Visit page
Press "Enter" to skip to content

Captioning word of the month: Crease

Steve Clark, CRC

Below is the first in a series of monthly featured words to help captioners build their dictionaries and knowledge. The words for this series are being provided by Steve Clark, CRC, a captioner from Washington, D.C. Clark captions for Home Team Captions and covers the Baltimore Ravens NFL team  and the Washington Nationals baseball team. Clark also co-chairs NCRA’s Broadcast and CART Captioning Committee.

Our term this week, crease, comes from hockey as well as lacrosse and soccer. You will also hear this term in cricket, although it has a different meaning.

At the end of this email is a video which shows a player making a shot on goal, and you will hear the announcer say that the player falls in the crease. Actually, almost every player on the ice is in the crease, except for Milan Lucic, who scores the goal.


(hockey — also lacrosse, soccer)


In a hockey rink, the space directly in front of the goalie net is called the goal crease, or just “crease.”

This space is painted blue with a red border.

In most leagues, no attacking (offensive) player’s stick, skate, or any body part is allowed to precede the puck into the crease.

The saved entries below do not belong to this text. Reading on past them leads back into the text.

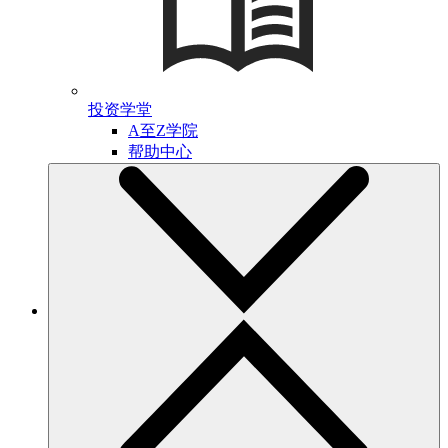
投资学堂
A至Z学院
帮助中心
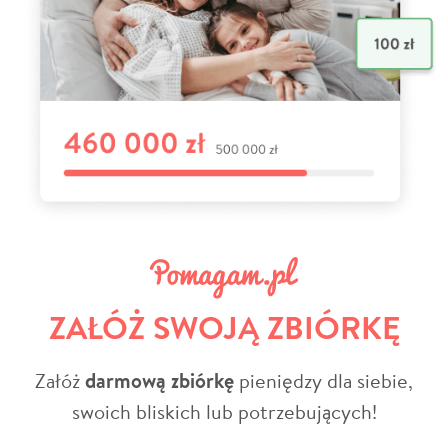
ZAŁÓŻ SWOJĄ ZBIÓRKĘ
Załóż
darmową zbiórkę
pieniędzy dla siebie,
swoich bliskich lub potrzebujących!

What if an offensive player is in the crease?

If he is there under his own power, before the puck, and the puck goes in, the goal is disallowed. A goal can be awarded if the player was forced into the crease or held there by a defensive player. However, an offensive player is allowed to carry the puck into the crease and score.


“Here comes Ovechkin. The puck enters the crease, and he shoots and scores!”

“Pass to Crosby, and the shot on net. Score! On review you can see he was clearly in the crease. The officials will wave that one off.”